- WHAT NEEDS TO BE DONE
Your answer must be an exact copy of the data, without any pictures.

- Stored data entries

● ● ●

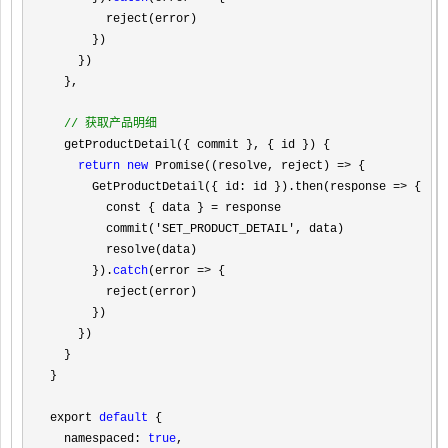
        reject(error)

      })

    })

  },

//
 获取产品明细
  getProductDetail({ commit }, { id }) {

return
new
 Promise((resolve, reject) =>
 {

      GetProductDetail({ id: id }).then(response 
=>
 {

        const { data } 
=
 response

        commit(
'SET_PRODUCT_DETAIL'
, data)

        resolve(data)

      }).
catch
(error =>
 {

        reject(error)

      })

    })

  }

}

export 
default
 {

  namespaced: 
true
,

● ● ●

- SOLUTION FOR THIS PROBLEM
        reject(error)

      })

    })

  },

//
 获取产品明细
  getProductDetail({ commit }, { id }) {

return
new
 Promise((resolve, reject) =>
 {

      GetProductDetail({ id: id }).then(response 
=>
 {

        const { data } 
=
 response

        commit(
'SET_PRODUCT_DETAIL'
, data)

        resolve(data)

      }).
catch
(error =>
 {

        reject(error)

      })

    })

  }

}

export 
default
 {

  namespaced: 
true
,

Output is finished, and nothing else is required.